MATERIAL SHOWN:
....

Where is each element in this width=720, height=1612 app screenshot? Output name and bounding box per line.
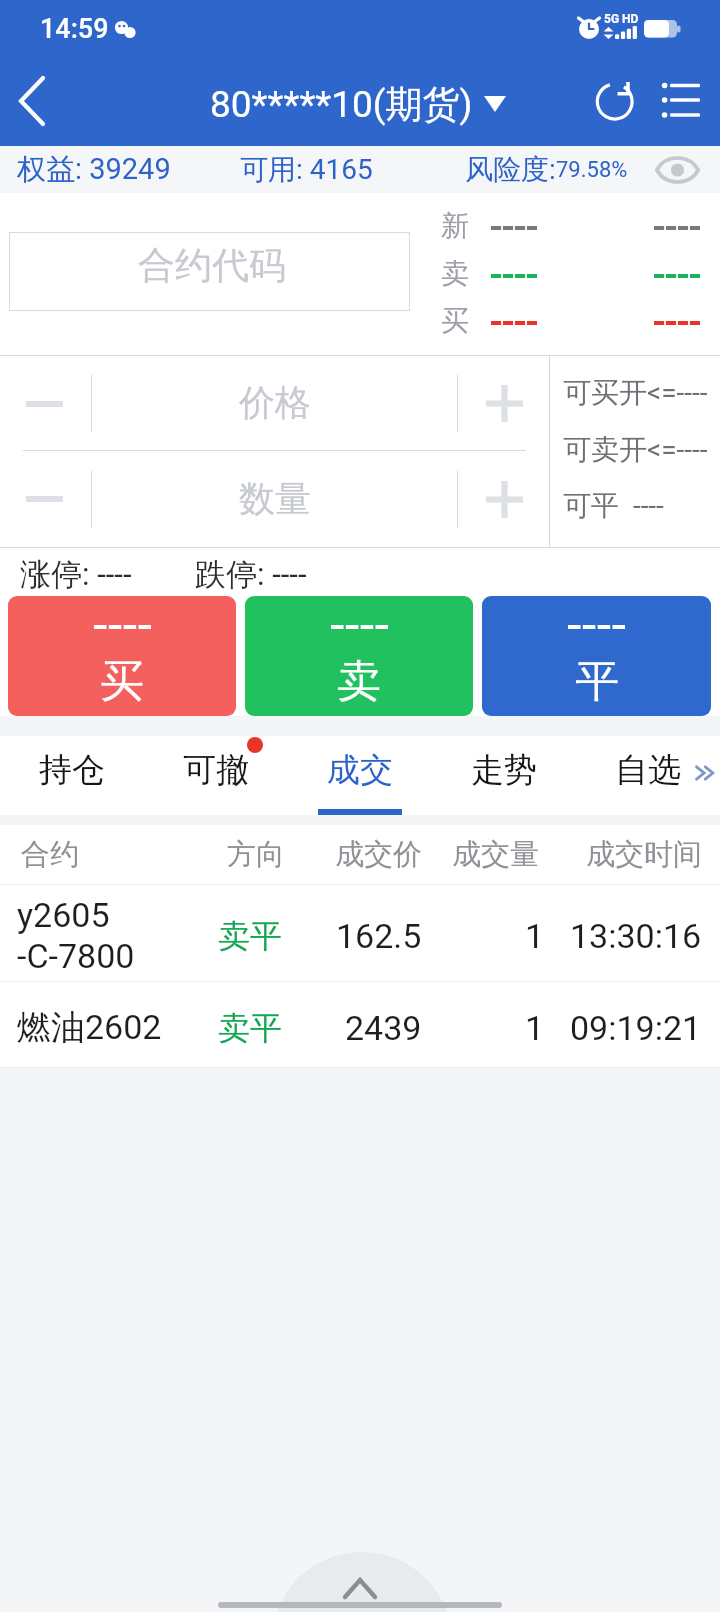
button[interactable]: Back	[0, 62, 62, 146]
staticText: 跌停: ----	[195, 555, 307, 594]
button[interactable]: Menu	[650, 62, 720, 146]
staticText: 燃油2602	[17, 1006, 162, 1049]
staticText: 成交时间	[586, 836, 702, 873]
staticText: 数量	[239, 476, 311, 521]
staticText: 合约代码	[138, 242, 286, 289]
staticText: 可撤	[183, 749, 249, 791]
staticText: 自选	[615, 749, 681, 791]
staticText: 涨停: ----	[20, 555, 132, 594]
staticText: 80*****10(期货)	[210, 81, 473, 128]
staticText: 平	[575, 654, 619, 709]
button[interactable]: 卖	[245, 596, 473, 716]
button[interactable]: Toggle balance visibility	[648, 146, 706, 193]
button[interactable]: Refresh	[580, 62, 646, 146]
button[interactable]: 合约代码	[9, 232, 410, 311]
button[interactable]: Collapse keypad	[0, 1532, 720, 1612]
staticText: 09:19:21	[570, 1008, 702, 1048]
staticText: 5G HD	[604, 12, 639, 26]
button[interactable]: 持仓	[0, 736, 144, 815]
button[interactable]: 数量	[92, 451, 457, 547]
button[interactable]: More tabs	[676, 736, 720, 815]
button[interactable]: 自选	[576, 736, 720, 815]
staticText: 卖平	[218, 1008, 282, 1048]
staticText: 2439	[345, 1008, 422, 1048]
button[interactable]: Increase 数量	[458, 451, 549, 547]
staticText: 新	[441, 208, 469, 243]
staticText: 可用: 4165	[240, 152, 373, 187]
staticText: 14:59	[40, 13, 109, 45]
button[interactable]: 80*****10(期货)	[210, 62, 506, 146]
staticText: 成交价	[335, 836, 422, 873]
button[interactable]: Decrease 价格	[0, 356, 91, 451]
button[interactable]: Increase 价格	[458, 356, 549, 451]
button[interactable]: 平	[482, 596, 711, 716]
staticText: 买	[441, 303, 469, 338]
staticText: 162.5	[336, 916, 422, 956]
button[interactable]: 可撤	[144, 736, 288, 815]
button[interactable]: 燃油2602	[0, 982, 720, 1067]
staticText: 走势	[471, 749, 537, 791]
staticText: 方向	[227, 836, 285, 873]
staticText: 价格	[239, 380, 311, 425]
button[interactable]: y2605 -C-7800	[0, 885, 720, 981]
staticText: 风险度:	[465, 152, 556, 187]
staticText: 可买开<=----	[563, 375, 708, 410]
staticText: 可卖开<=----	[563, 432, 708, 467]
staticText: 13:30:16	[570, 916, 702, 956]
staticText: 合约	[21, 836, 79, 873]
staticText: 卖	[337, 654, 381, 709]
staticText: 买	[100, 654, 144, 709]
button[interactable]: 买	[8, 596, 236, 716]
staticText: 成交量	[452, 836, 539, 873]
staticText: 可平 ----	[563, 488, 664, 523]
staticText: 1	[525, 916, 545, 956]
staticText: 79.58%	[556, 157, 628, 183]
staticText: 权益: 39249	[17, 151, 171, 188]
staticText: 持仓	[39, 749, 105, 791]
staticText: 1	[525, 1008, 545, 1048]
button[interactable]: 走势	[432, 736, 576, 815]
button[interactable]: 价格	[92, 356, 457, 451]
staticText: 成交	[327, 749, 393, 791]
button[interactable]: 成交	[288, 736, 432, 815]
staticText: 卖	[441, 256, 469, 291]
button[interactable]: Decrease 数量	[0, 451, 91, 547]
staticText: 卖平	[218, 916, 282, 956]
staticText: y2605 -C-7800	[17, 895, 135, 977]
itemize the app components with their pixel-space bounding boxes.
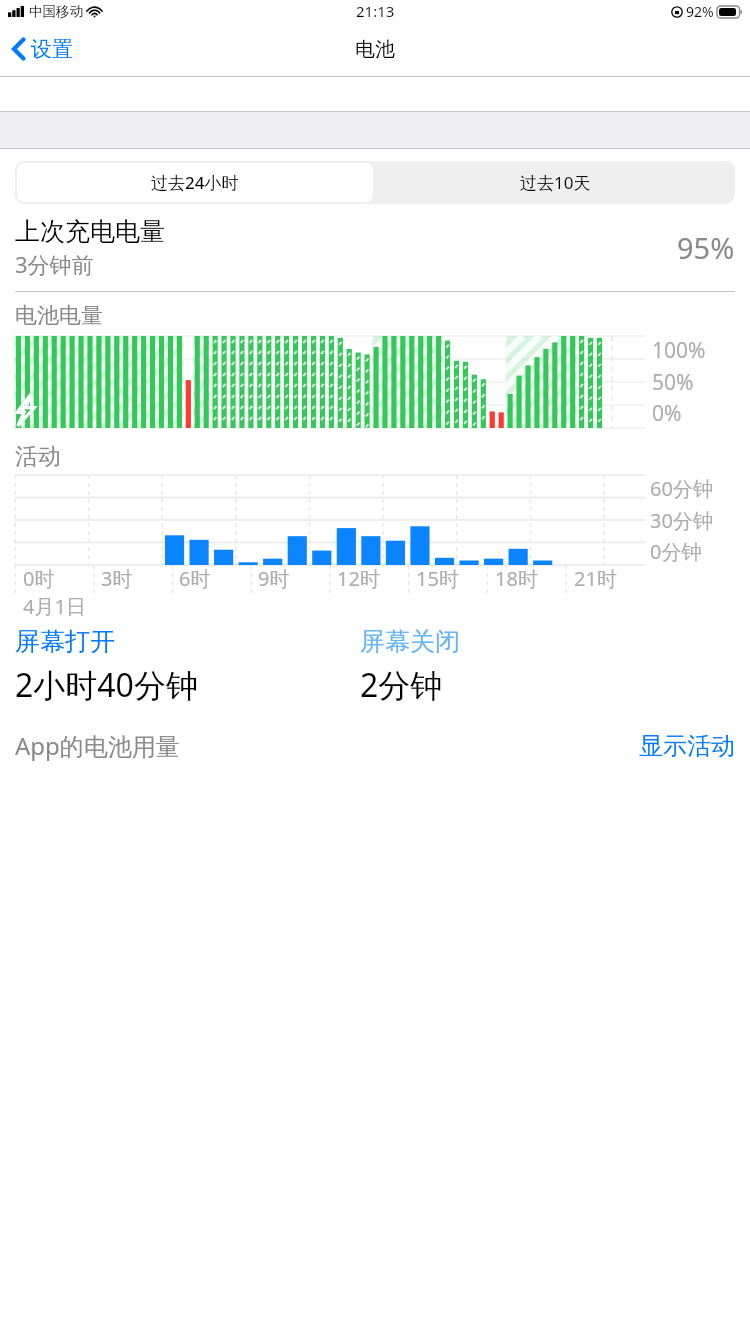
button[interactable]: [0, 76, 750, 111]
staticText: 21时: [574, 565, 617, 592]
staticText: 2分钟: [360, 663, 443, 707]
staticText: 9时: [258, 565, 290, 592]
staticText: 0分钟: [650, 538, 702, 565]
staticText: 50%: [652, 368, 694, 397]
staticText: 21:13: [356, 1, 395, 21]
staticText: 中国移动: [29, 3, 83, 20]
button[interactable]: 过去10天: [375, 161, 735, 204]
staticText: 屏幕打开: [15, 626, 115, 657]
staticText: 30分钟: [650, 507, 713, 534]
staticText: 60分钟: [650, 475, 713, 502]
staticText: 设置: [31, 36, 73, 62]
button[interactable]: 设置: [9, 32, 76, 66]
staticText: 4月1日: [23, 593, 86, 620]
staticText: 过去10天: [520, 171, 591, 194]
staticText: 显示活动: [639, 731, 735, 761]
staticText: 100%: [652, 336, 706, 365]
staticText: 15时: [416, 565, 459, 592]
staticText: 92%: [686, 2, 714, 21]
staticText: 屏幕关闭: [360, 626, 460, 657]
staticText: 上次充电电量: [15, 216, 165, 247]
button[interactable]: 过去24小时: [17, 163, 373, 202]
staticText: 0%: [652, 399, 682, 428]
staticText: 12时: [337, 565, 380, 592]
staticText: 18时: [495, 565, 538, 592]
button[interactable]: 显示活动: [639, 731, 735, 761]
staticText: 电池电量: [15, 302, 103, 330]
staticText: App的电池用量: [15, 729, 180, 762]
staticText: 活动: [15, 442, 61, 471]
staticText: 3时: [101, 565, 133, 592]
staticText: 3分钟前: [15, 249, 94, 279]
staticText: 电池: [355, 37, 395, 62]
staticText: 过去24小时: [151, 171, 239, 194]
staticText: 6时: [179, 565, 211, 592]
staticText: 2小时40分钟: [15, 663, 198, 707]
staticText: 0时: [23, 565, 55, 592]
staticText: 95%: [677, 228, 735, 267]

....

WHAT YOU HAVE TO DO:
Find each line holding the string "Increase" in the listing above, then copy it.

SOLUTION TO THIS PROBLEM:
button[interactable]: Increase 数量	[458, 451, 549, 547]
button[interactable]: Increase 价格	[458, 356, 549, 451]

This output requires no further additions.